The Bobcat by Katherine Forbes Riley

The Bobcat by Katherine Forbes Riley

Author:Katherine Forbes Riley
Language: eng
Format: epub
ISBN: 9781948924115
Publisher: Arcade
Published: 2019-04-24T16:00:00+00:00


With their meal served the mother grew expansive again. She’d set out tall glasses filled to the brim with ice and a ruby liquid and explained to Laurelie while they ate how it was made from a Jamaican flower called sorrel that she grew in her greenhouse. The flowers had to be dried thoroughly upside down, she said, and then steeped overnight with sugar and ginger and cloves before adding dark Jamaican rum.

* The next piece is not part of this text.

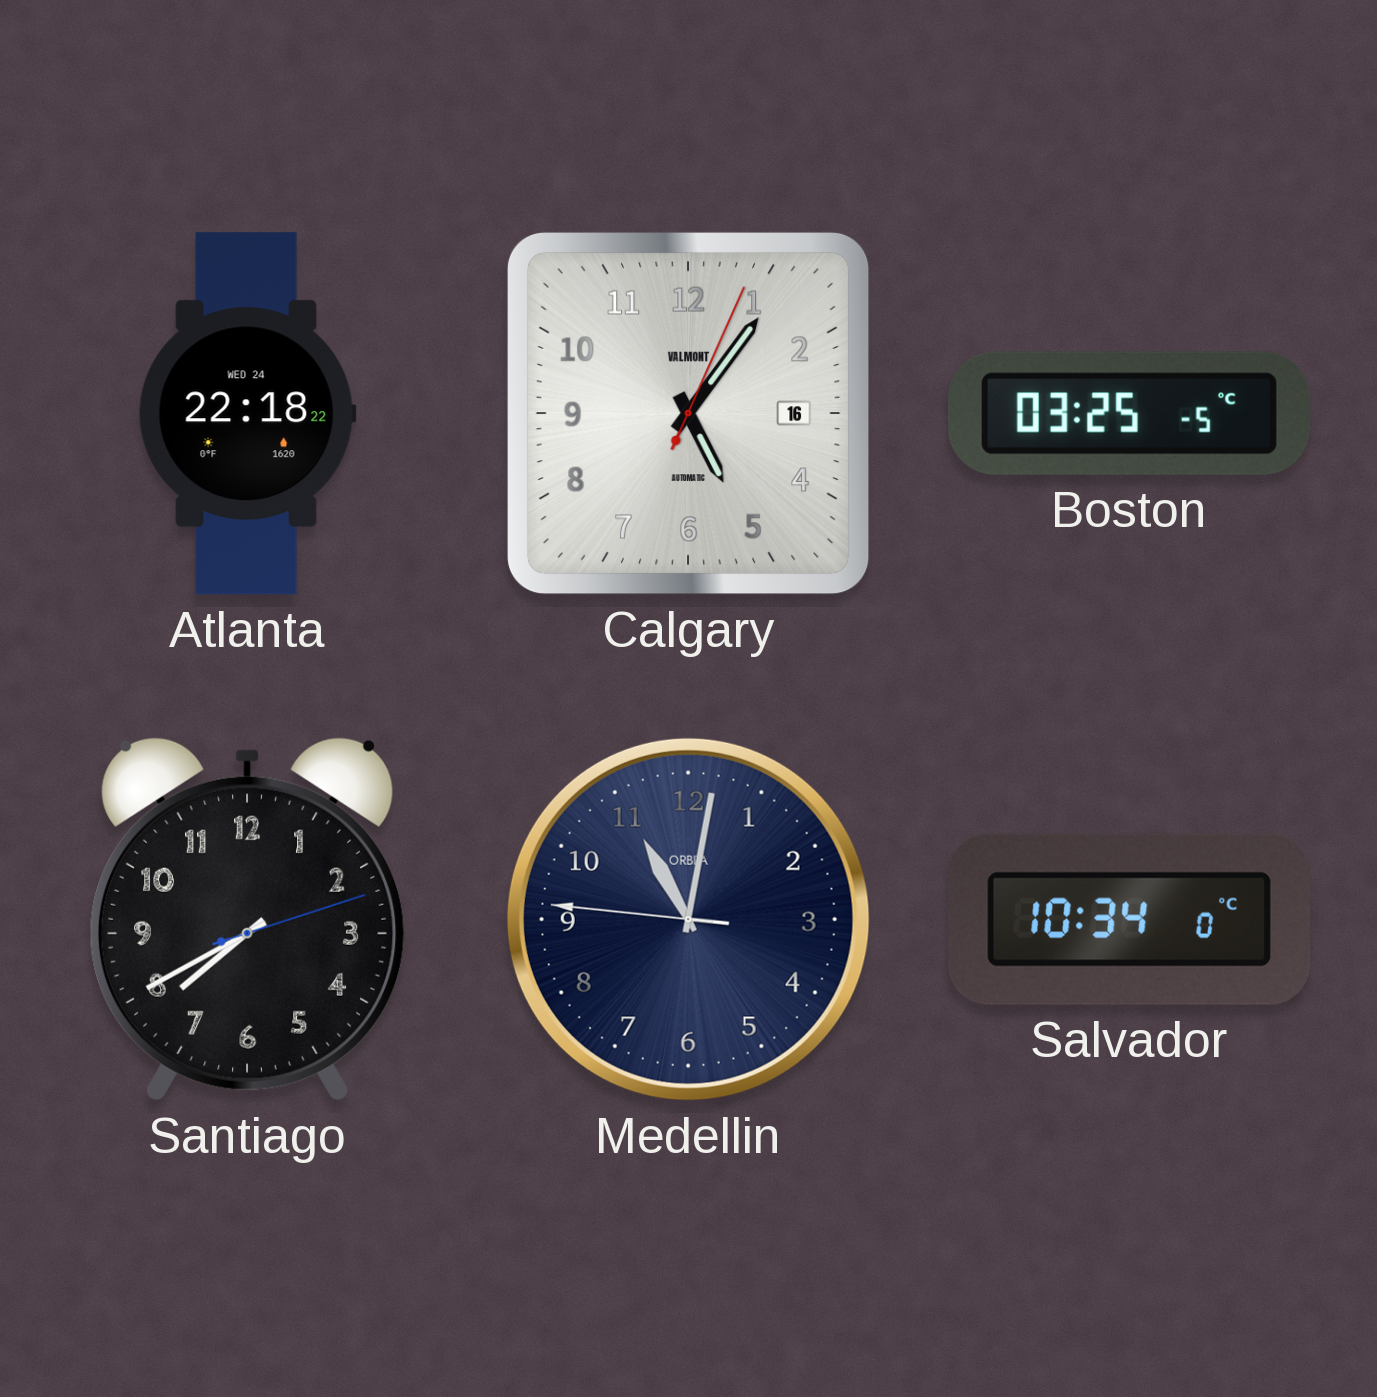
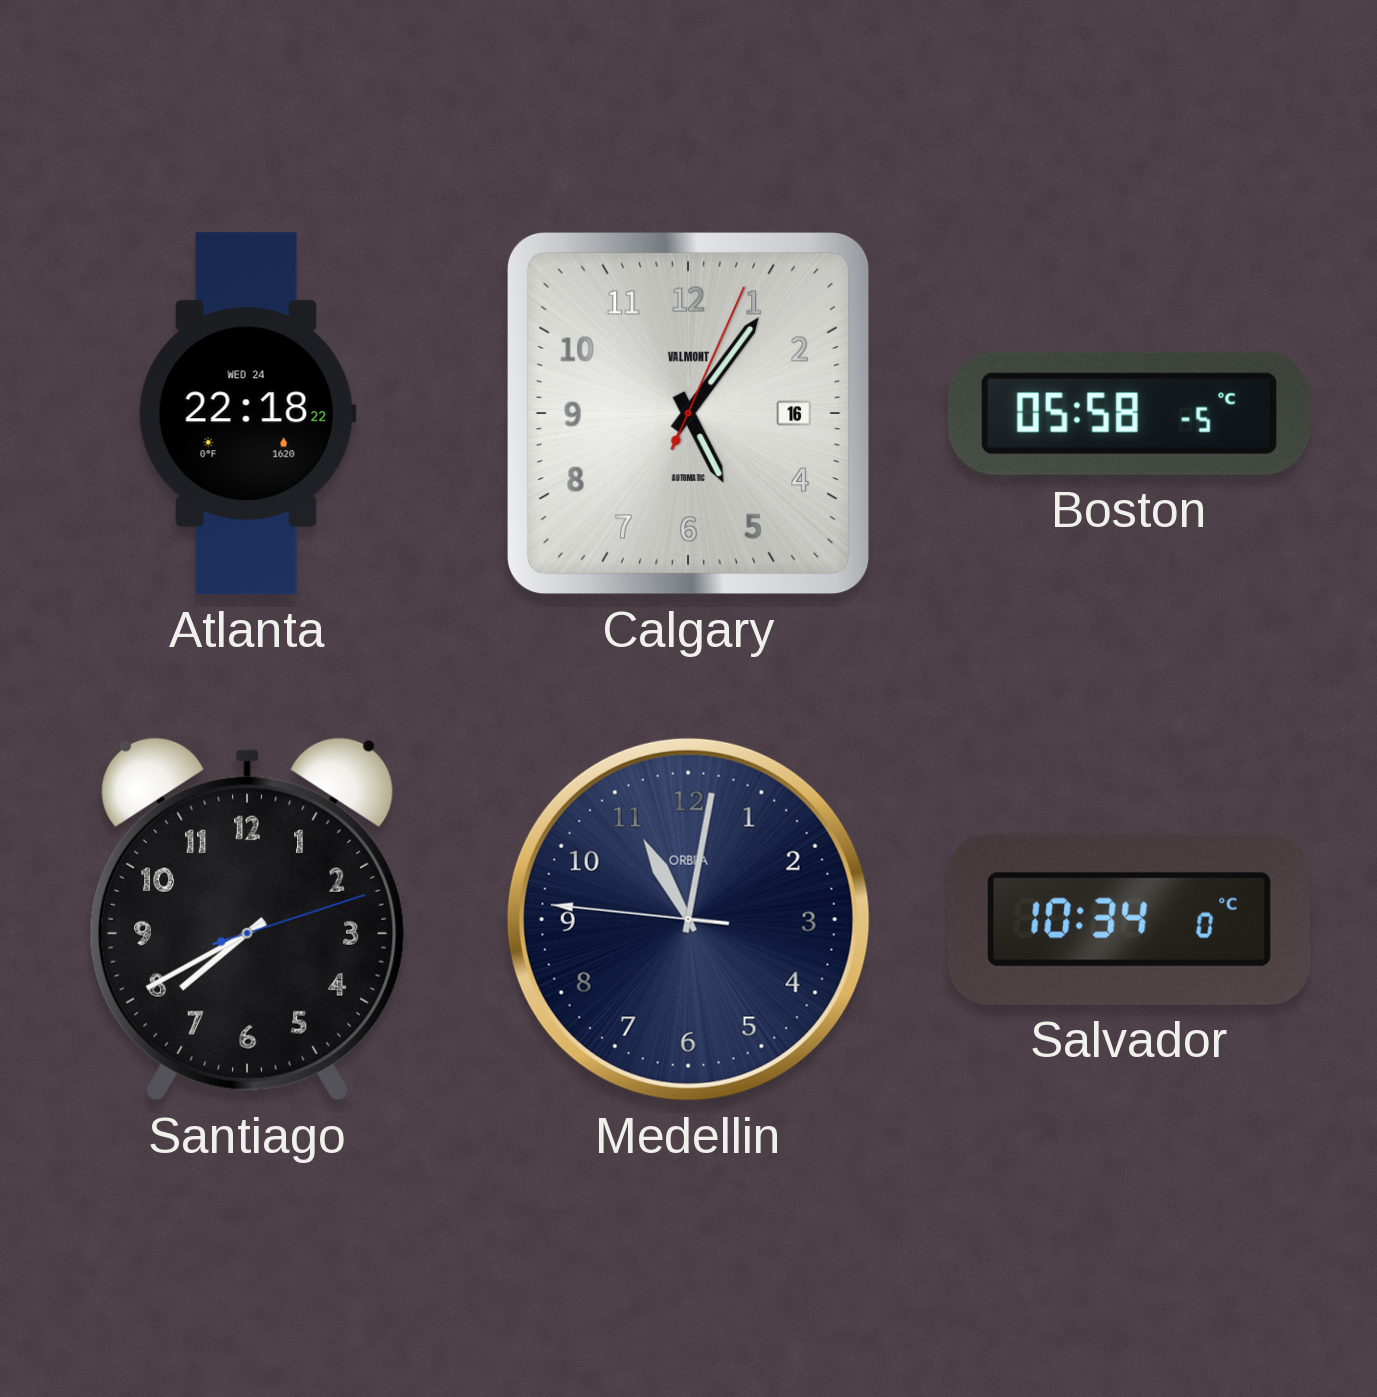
Boston: 03:25 -> 05:58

The food and drink reenergized Laurelie as well, and she took in the environment with newfound focus as the woman spoke. The father was eating quietly with eyes on his plate, his forehead creasing with deep lines each time he took a bite. The hiker too gazed down at his food, his movements methodical, his nostrils half-flared. Beyond the table, the patio stretched a few more yards in an interlocking pattern of red brick and tiny white stones before giving way to a sloping lawn. The top of the lawn was still dotted with the flowering redbuds of spring, making her imagine that by traveling north she’d also slipped back in time. Halfway down the slope she could see the glass roof of a greenhouse. The edge of the cleared land was not visible from her seat, but beyond and all around it the woods stretched unbroken, steeply descending to a thin stripe of sea.

“—relie?”

In the silence the last few seconds of sound replayed, calling Laurelie back to her place at the table. She swiveled quickly, flushing to realize how far she’d turned her body away. The mother was smiling at her, but it felt hard and careful, and her eyes looked so much like marbles in the fading light that Laurelie had to suppress the urge to shudder.

“Rafe asked what you were studying at Montague.”

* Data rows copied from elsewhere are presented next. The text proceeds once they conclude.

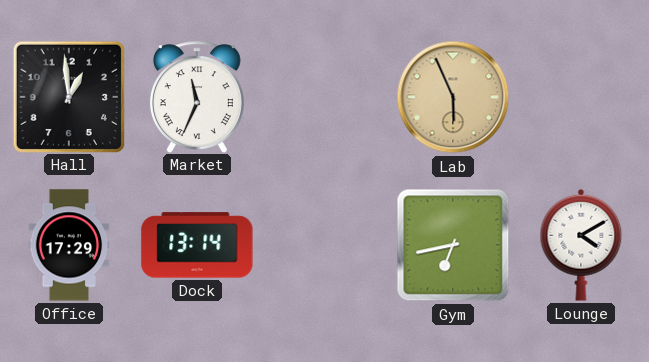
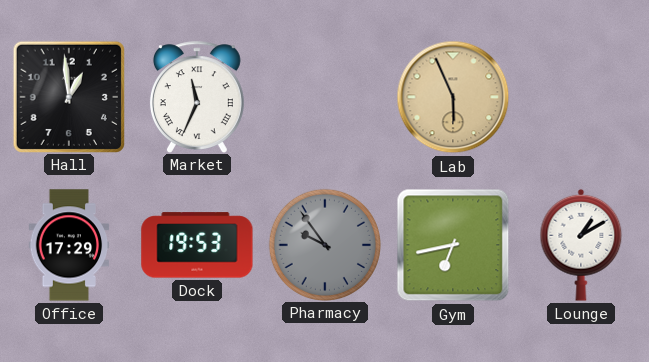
Dock: 13:14 -> 19:53
Pharmacy: none -> 9:54
Lounge: 4:10 -> 1:10
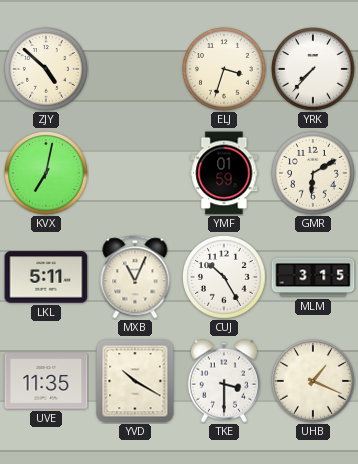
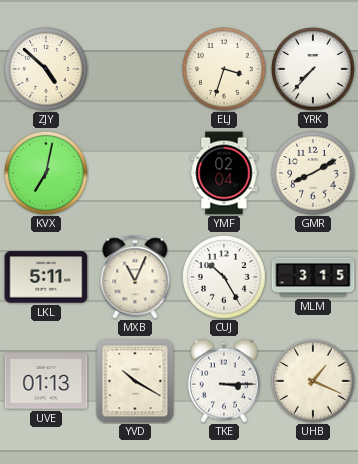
YMF: 01:59 -> 02:04
GMR: 6:10 -> 8:10
UVE: 11:35 -> 01:13
TKE: 3:30 -> 3:15
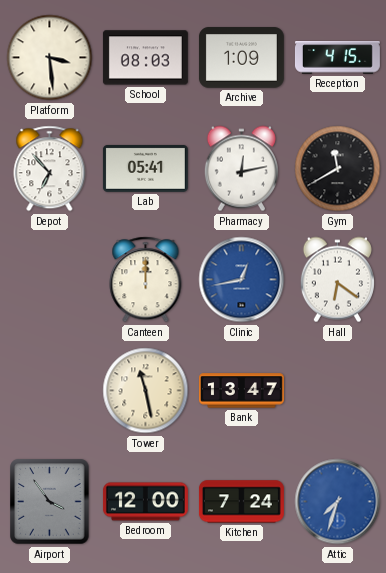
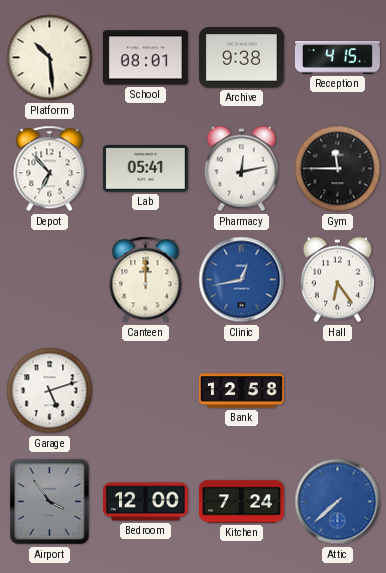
Platform: 3:29 -> 10:29
School: 08:03 -> 08:01
Archive: 1:09 -> 9:38
Gym: 11:40 -> 11:45
Hall: 6:21 -> 6:24
Garage: none -> 5:12
Tower: 11:28 -> none
Bank: 13:47 -> 12:58
Attic: 7:33 -> 7:38
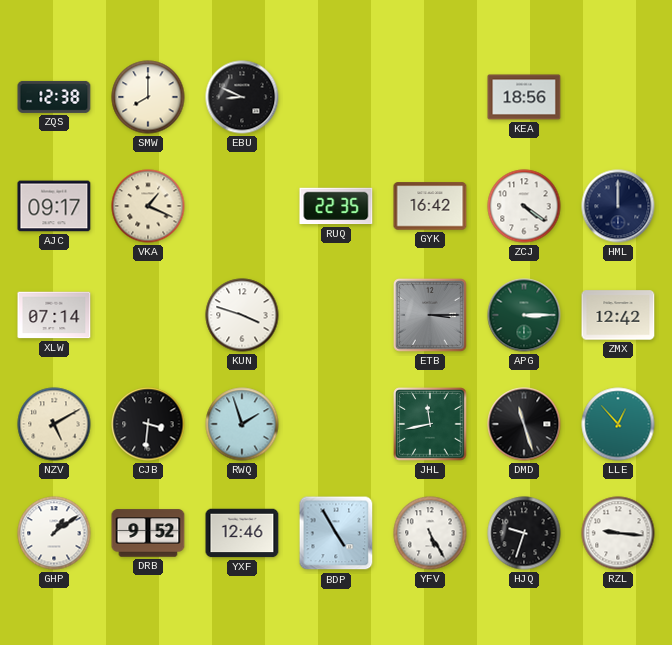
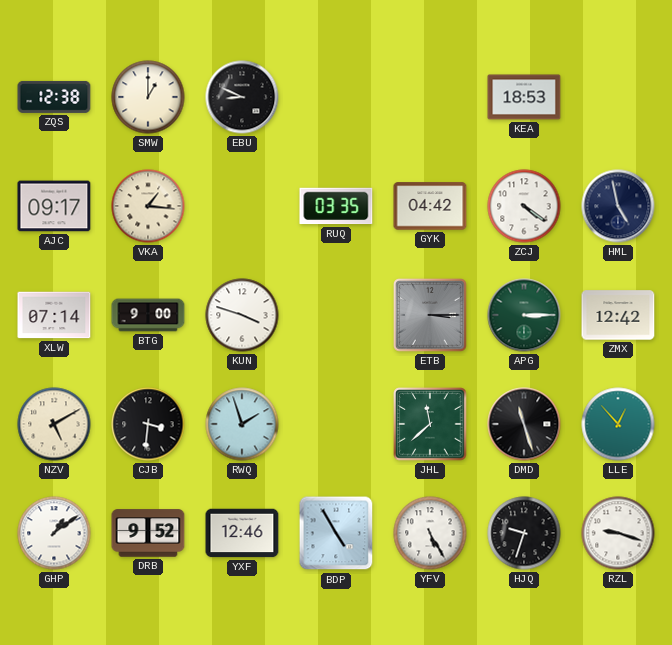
SMW: 8:00 -> 1:00
KEA: 18:56 -> 18:53
VKA: 1:19 -> 1:16
RUQ: 22:35 -> 03:35
GYK: 16:42 -> 04:42
HML: 12:00 -> 4:58
BTG: none -> 9:00
JHL: 11:43 -> 11:38
RZL: 9:16 -> 9:18
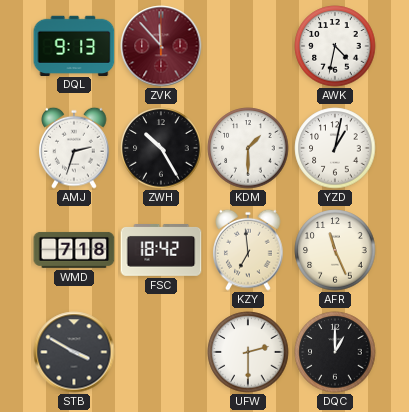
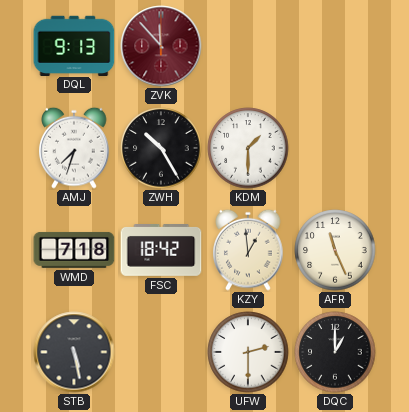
AWK: 4:32 -> none
AMJ: 2:33 -> 7:33
YZD: 1:02 -> none
KZY: 6:59 -> 12:59
STB: 3:50 -> 5:28
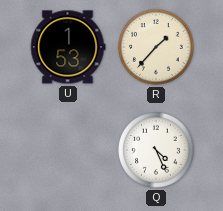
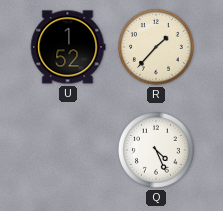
U: 1:53 -> 1:52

“Art,” said Laurelie, and now the heat of her cheeks was like a brand in the cool evening air.

The father nodded encouragingly, but the mother’s eyebrows drew together into two soft puffs Laurelie recognized from the son’s own face.

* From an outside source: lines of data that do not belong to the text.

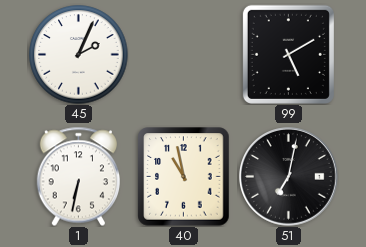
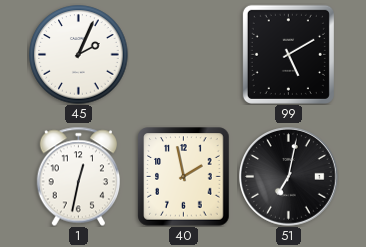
1: 6:32 -> 12:32
40: 10:58 -> 1:58
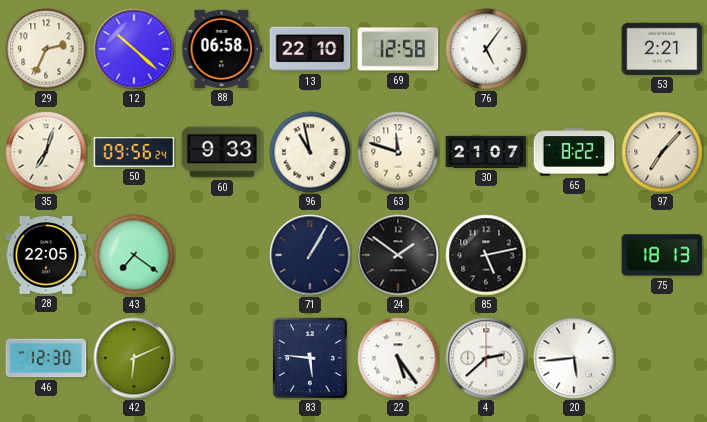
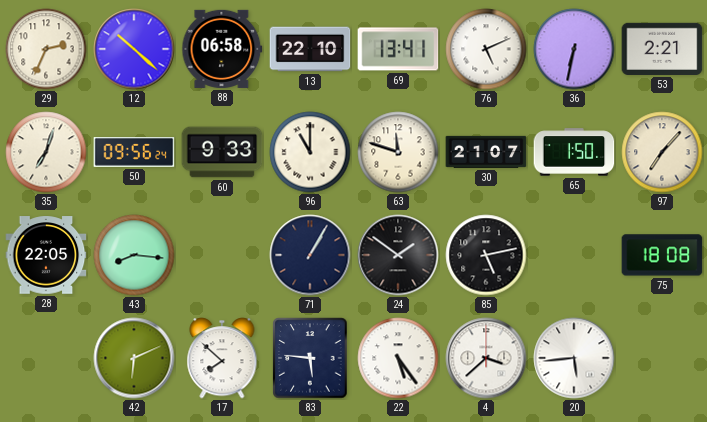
69: 12:58 -> 13:41
76: 5:06 -> 5:11
36: none -> 6:32
96: 10:58 -> 11:00
65: 8:22 -> 1:50
43: 7:21 -> 8:16
75: 18:13 -> 18:08
46: 12:30 -> none
17: none -> 7:52
4: 2:38 -> 3:38
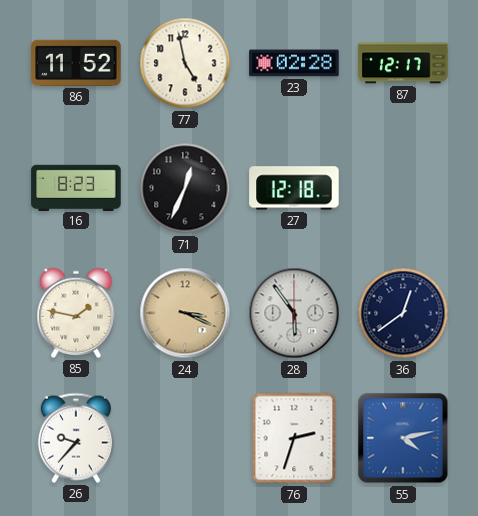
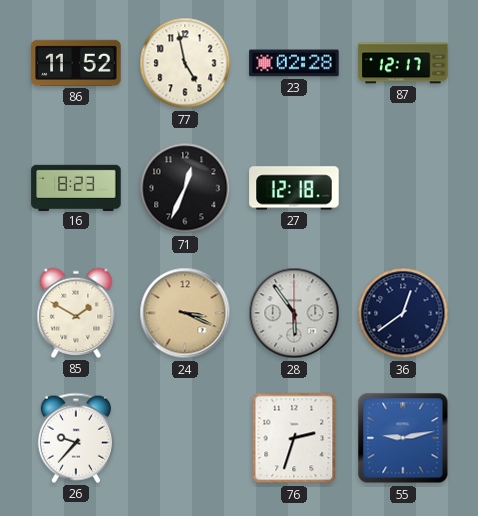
85: 1:47 -> 1:50
55: 4:13 -> 9:13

“My son was going to be a doctor”—the mother’s eyes tracked now to the hiker’s face, and for a moment her voice faltered as they took in its turbulence— “but he chose to become part of our family business instead. He is much like my grandmother, I think.” Her voice grew stronger as she continued. “She started our business, many years ago. She lived far north where there were no white doctors yet, and no white medicines either. She was known for her skill with plants, and so the white harvesters and lumbermen would come to her with their sicknesses, and she would give them the medicines of her people.” Now the mother’s dark gaze reached for the sea. “The whites called them the Penobscot, but I don’t know what they called themselves. If my mother knew, she never told me. They weren’t allowed to speak their language, and so my mother spoke only English. But she learned their medicines. My grandmother taught her how to find them in the woods and fields, and to cultivate them in her own garden.